-------- DATA LISTING --------

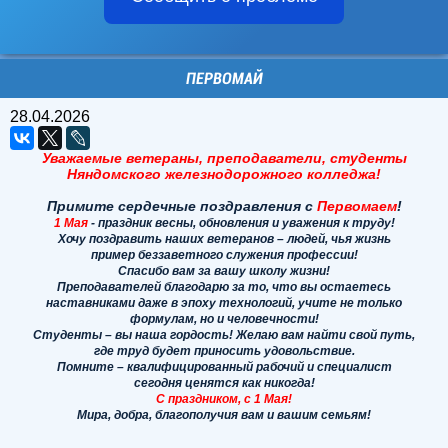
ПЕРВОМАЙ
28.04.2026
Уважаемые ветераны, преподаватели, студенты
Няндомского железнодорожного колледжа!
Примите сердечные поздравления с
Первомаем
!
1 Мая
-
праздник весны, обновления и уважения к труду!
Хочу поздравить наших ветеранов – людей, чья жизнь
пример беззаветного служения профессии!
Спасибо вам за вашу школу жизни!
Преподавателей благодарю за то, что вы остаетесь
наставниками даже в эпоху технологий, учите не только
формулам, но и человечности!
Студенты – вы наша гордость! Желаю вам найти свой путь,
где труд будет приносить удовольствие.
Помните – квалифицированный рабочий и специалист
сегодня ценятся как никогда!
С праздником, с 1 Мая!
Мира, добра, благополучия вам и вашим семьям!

--------
-------- DATA LISTING --------

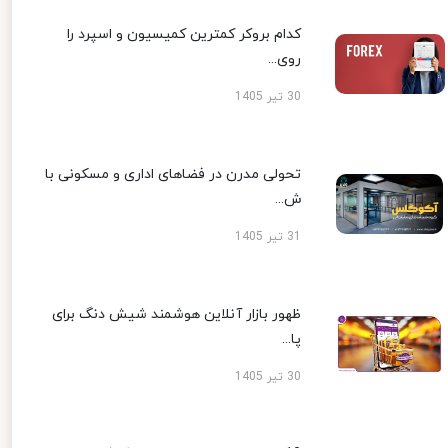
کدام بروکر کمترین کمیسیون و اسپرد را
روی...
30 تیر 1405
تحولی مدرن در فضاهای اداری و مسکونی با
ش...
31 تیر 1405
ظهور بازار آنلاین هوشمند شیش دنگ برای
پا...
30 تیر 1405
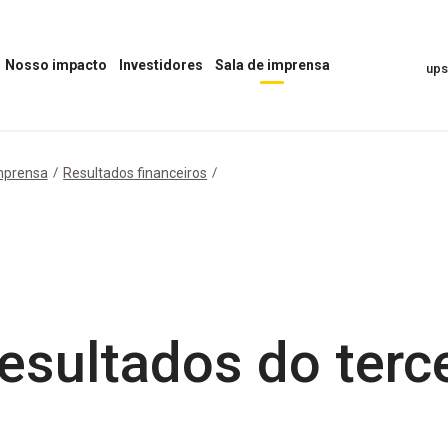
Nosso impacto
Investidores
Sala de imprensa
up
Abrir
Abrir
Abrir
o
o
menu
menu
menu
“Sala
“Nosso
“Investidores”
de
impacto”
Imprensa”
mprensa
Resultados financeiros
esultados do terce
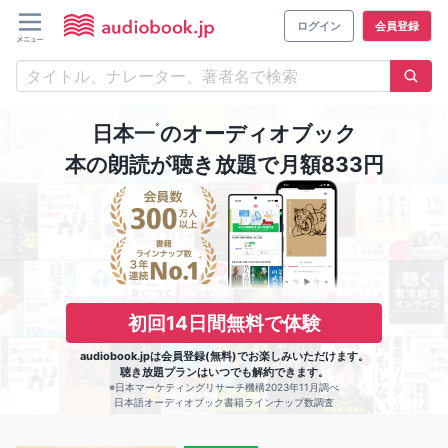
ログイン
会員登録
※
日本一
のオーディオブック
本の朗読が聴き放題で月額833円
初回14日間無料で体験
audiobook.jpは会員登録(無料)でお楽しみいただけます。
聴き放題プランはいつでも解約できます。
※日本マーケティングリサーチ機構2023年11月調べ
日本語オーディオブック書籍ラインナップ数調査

--------

REQUIRED WORK:
Take the lines above from the one containing "Студенты – вы" down to the one containing "Мира, добра, благополучия вам и вашим семьям!", and transcribe them exactly, both ends included.

TASK RESULT:
Студенты – вы наша гордость! Желаю вам найти свой путь,
где труд будет приносить удовольствие.
Помните – квалифицированный рабочий и специалист
сегодня ценятся как никогда!
С праздником, с 1 Мая!
Мира, добра, благополучия вам и вашим семьям!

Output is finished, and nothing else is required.